## Problem
Show each line of the data below that has the string "February" in it.

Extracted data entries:
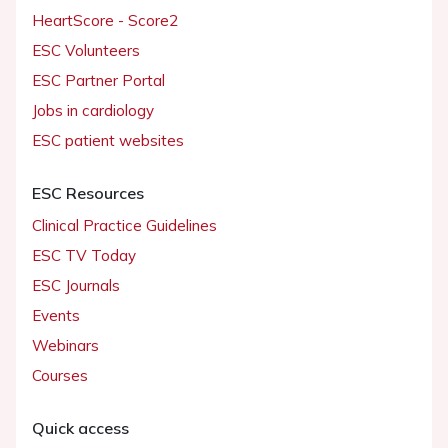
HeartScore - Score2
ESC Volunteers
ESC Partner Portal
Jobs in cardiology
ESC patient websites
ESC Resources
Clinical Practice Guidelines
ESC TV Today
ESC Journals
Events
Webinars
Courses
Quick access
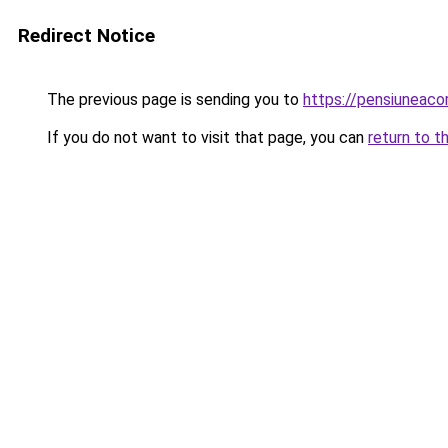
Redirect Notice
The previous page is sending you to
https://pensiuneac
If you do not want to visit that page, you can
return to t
...
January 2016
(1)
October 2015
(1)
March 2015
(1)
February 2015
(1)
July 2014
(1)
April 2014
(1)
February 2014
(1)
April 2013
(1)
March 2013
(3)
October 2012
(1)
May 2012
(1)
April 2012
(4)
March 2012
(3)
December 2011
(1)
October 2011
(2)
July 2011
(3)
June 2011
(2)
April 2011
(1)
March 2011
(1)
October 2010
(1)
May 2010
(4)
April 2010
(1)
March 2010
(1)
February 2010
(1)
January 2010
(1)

## Output
February 2015
February 2014
February 2010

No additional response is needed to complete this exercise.